• _YOUR ASSIGNMENT_:
Skip the images. Copy the records exactly as written.

• _Dataset items_:
····················

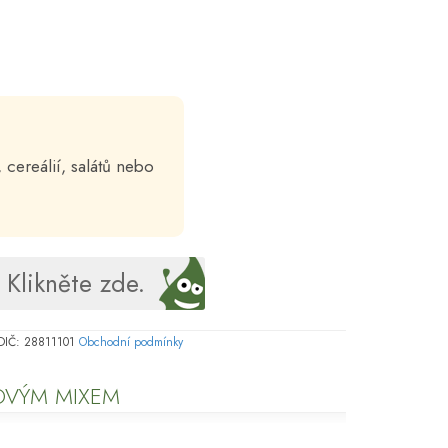
 cereálií, salátů nebo
Klikněte zde.
, DIČ: 28811101
Obchodní podmínky
HOVÝM MIXEM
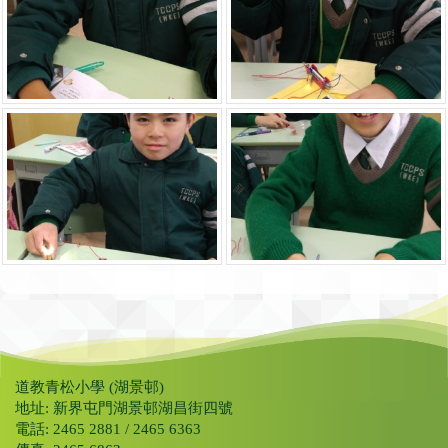
道教青松小學 (湖景邨)
地址: 新界屯門湖景邨湖昌街四號
電話: 2465 2881 / 2465 6363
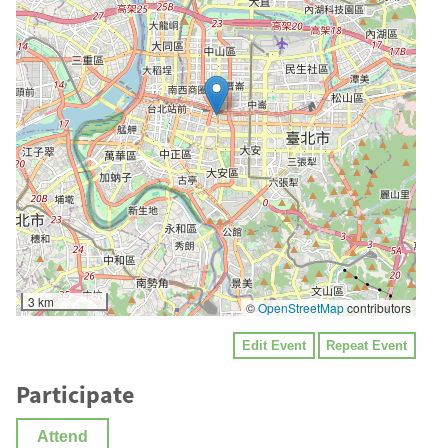
3 km
©
OpenStreetMap
contributors
Edit Event
Repeat Event
Participate
Attend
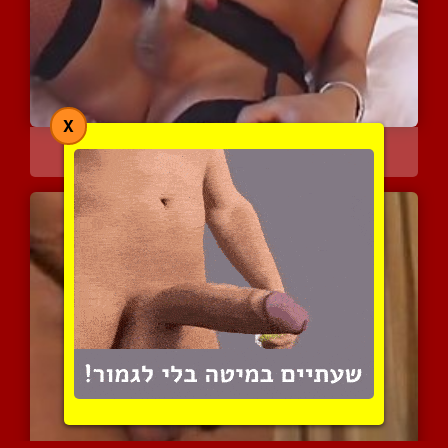
X
בלונדיניות עם בולבול מוצ...
7982 צפיות
|
4 המלצות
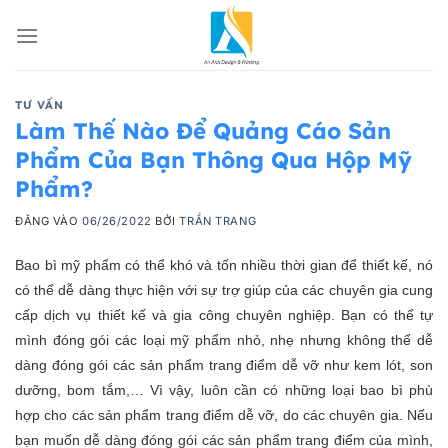
Bỏ
qua
nội
dung
TƯ VẤN
Làm Thế Nào Để Quảng Cáo Sản
Phẩm Của Bạn Thông Qua Hộp Mỹ
Phẩm?
ĐĂNG VÀO
06/26/2022
BỞI
TRẦN TRANG
Bao bì mỹ phẩm có thể khó và tốn nhiều thời gian để thiết kế, nó
có thể dễ dàng thực hiện với sự trợ giúp của các chuyên gia cung
cấp dịch vụ thiết kế và gia công chuyên nghiệp. Bạn có thể tự
mình đóng gói các loại mỹ phẩm nhỏ, nhẹ nhưng không thể dễ
dàng đóng gói các sản phẩm trang điểm dễ vỡ như kem lót, son
dưỡng, bom tắm,… Vì vậy, luôn cần có những loại bao bì phù
hợp cho các sản phẩm trang điểm dễ vỡ, do các chuyên gia. Nếu
bạn muốn dễ dàng đóng gói các sản phẩm trang điểm của mình,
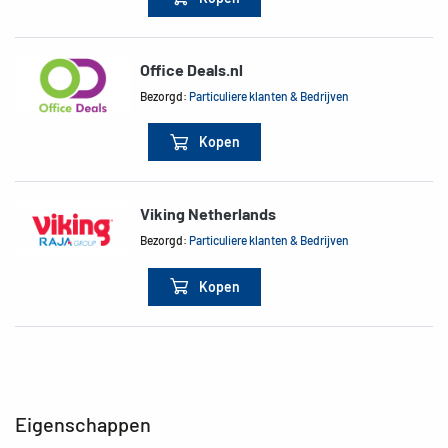
Office Deals.nl
Bezorgd:
Particuliere klanten & Bedrijven
Kopen
Viking Netherlands
Bezorgd:
Particuliere klanten & Bedrijven
Kopen
Eigenschappen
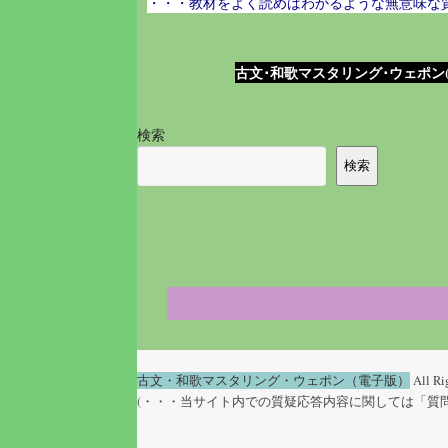
・・・教材をよく読めばわかるような無意味な
古文･和歌マスタリング･ウェポン(
検索
検索
古文・和歌マスタリング・ウェポン（電子版）
All Ri
(・・・当サイト内での質疑応答内容に関しては「質問者（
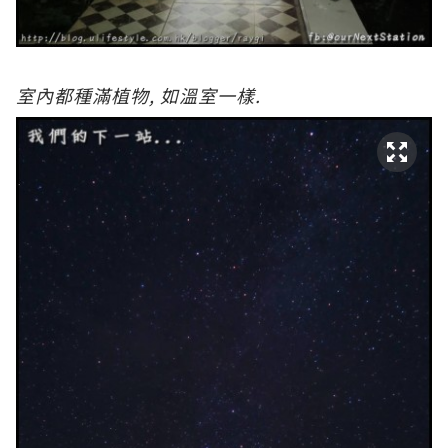
室內都種滿植物, 如溫室一樣.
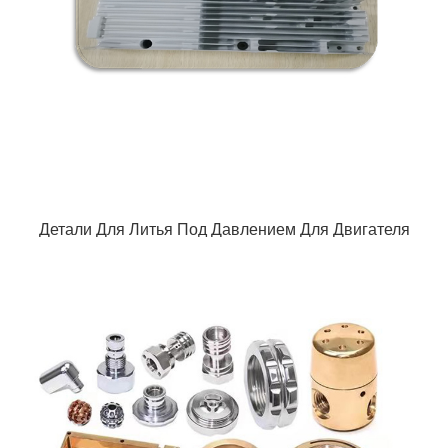
Детали Для Литья Под Давлением Для Двигателя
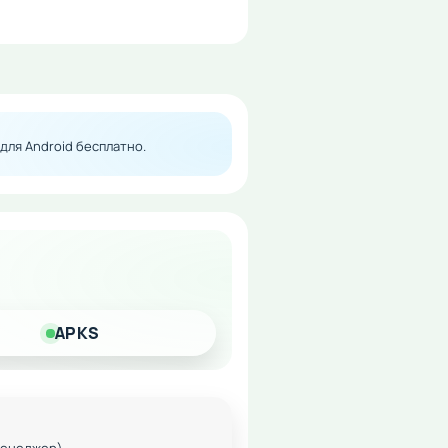
е можно сравнить свои
ную мотивацию для
для Android бесплатно.
APKS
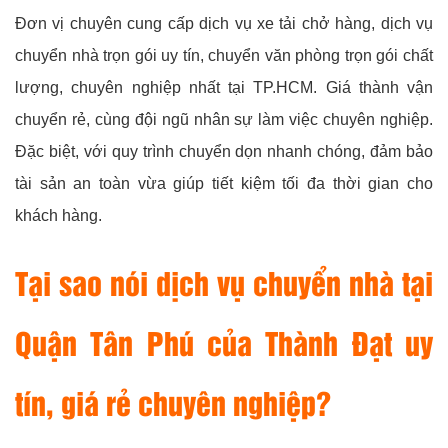
Đơn vị chuyên cung cấp dịch vụ xe tải chở hàng, dịch vụ
chuyển nhà trọn gói uy tín, chuyển văn phòng trọn gói chất
lượng, chuyên nghiệp nhất tại TP.HCM. Giá thành vận
chuyển rẻ, cùng đội ngũ nhân sự làm việc chuyên nghiệp.
Đặc biệt, với quy trình chuyển dọn nhanh chóng, đảm bảo
tài sản an toàn vừa giúp tiết kiệm tối đa thời gian cho
khách hàng.
Tại sao nói dịch vụ chuyển nhà tại
Quận Tân Phú của Thành Đạt uy
tín, giá rẻ chuyên nghiệp?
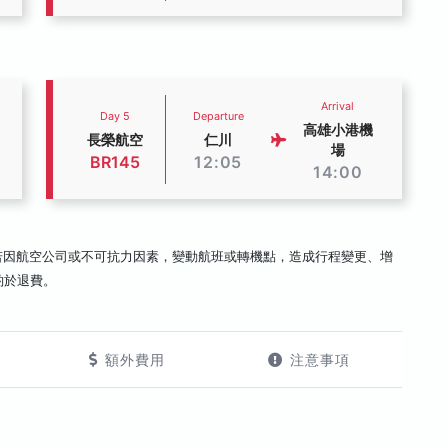
Arrival
Day 5
Departure
高雄小港機
長榮航空
仁川
場
BR145
12:05
14:00
若因航空公司或不可抗力因素，變動航班或轉機點，造成行程變更、增
酌於退費。
額外費用
注意事項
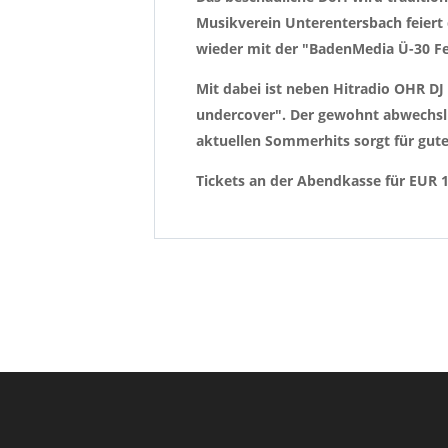
Musikverein Unterentersbach feiert 
wieder mit der "BadenMedia Ü-30 Fe
Mit dabei ist neben Hitradio OHR DJ
undercover". Der gewohnt abwechslu
aktuellen Sommerhits sorgt für gute
Tickets an der Abendkasse für EUR 12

····················

• _OUTPUT OF THE TASK_:
 cereálií, salátů nebo
Klikněte zde.
, DIČ: 28811101
Obchodní podmínky
HOVÝM MIXEM
道教青松小學 (湖景邨)
地址: 新界屯門湖景邨湖昌街四號
電話: 2465 2881 / 2465 6363
3 km
©
OpenStreetMap
contributors
Edit Event
Repeat Event
Participate
Attend
X
בלונדיניות עם בולבול מוצ...
7982 צפיות
|
4 המלצות
Bỏ
qua
nội
dung
TƯ VẤN
Làm Thế Nào Để Quảng Cáo Sản
Phẩm Của Bạn Thông Qua Hộp Mỹ
Phẩm?
ĐĂNG VÀO
06/26/2022
BỞI
TRẦN TRANG
Bao bì mỹ phẩm có thể khó và tốn nhiều thời gian để thiết kế, nó
có thể dễ dàng thực hiện với sự trợ giúp của các chuyên gia cung
cấp dịch vụ thiết kế và gia công chuyên nghiệp. Bạn có thể tự
mình đóng gói các loại mỹ phẩm nhỏ, nhẹ nhưng không thể dễ
dàng đóng gói các sản phẩm trang điểm dễ vỡ như kem lót, son
dưỡng, bom tắm,… Vì vậy, luôn cần có những loại bao bì phù
hợp cho các sản phẩm trang điểm dễ vỡ, do các chuyên gia. Nếu
bạn muốn dễ dàng đóng gói các sản phẩm trang điểm của mình,
Office Deals.nl
Bezorgd:
Particuliere klanten & Bedrijven
Kopen
Viking Netherlands
Bezorgd:
Particuliere klanten & Bedrijven
Kopen
Eigenschappen
・・・教材をよく読めばわかるような無意味な
古文･和歌マスタリング･ウェポン(
検索
検索
古文・和歌マスタリング・ウェポン（電子版）
All Ri
(・・・当サイト内での質疑応答内容に関しては「質問者（
室內都種滿植物, 如溫室一樣.
Детали Для Литья Под Давлением Для Двигателя
е можно сравнить свои
ную мотивацию для
для Android бесплатно.
APKS
Đơn vị chuyên cung cấp dịch vụ xe tải chở hàng, dịch vụ
chuyển nhà trọn gói uy tín, chuyển văn phòng trọn gói chất
lượng, chuyên nghiệp nhất tại TP.HCM. Giá thành vận
chuyển rẻ, cùng đội ngũ nhân sự làm việc chuyên nghiệp.
Đặc biệt, với quy trình chuyển dọn nhanh chóng, đảm bảo
tài sản an toàn vừa giúp tiết kiệm tối đa thời gian cho
khách hàng.
Tại sao nói dịch vụ chuyển nhà tại
Quận Tân Phú của Thành Đạt uy
tín, giá rẻ chuyên nghiệp?
Arrival
Day 5
Departure
高雄小港機
長榮航空
仁川
場
BR145
12:05
14:00
若因航空公司或不可抗力因素，變動航班或轉機點，造成行程變更、增
酌於退費。
額外費用
注意事項
Musikverein Unterentersbach feiert 
wieder mit der "BadenMedia Ü-30 Fe
Mit dabei ist neben Hitradio OHR DJ
undercover". Der gewohnt abwechslu
aktuellen Sommerhits sorgt für gute
Tickets an der Abendkasse für EUR 12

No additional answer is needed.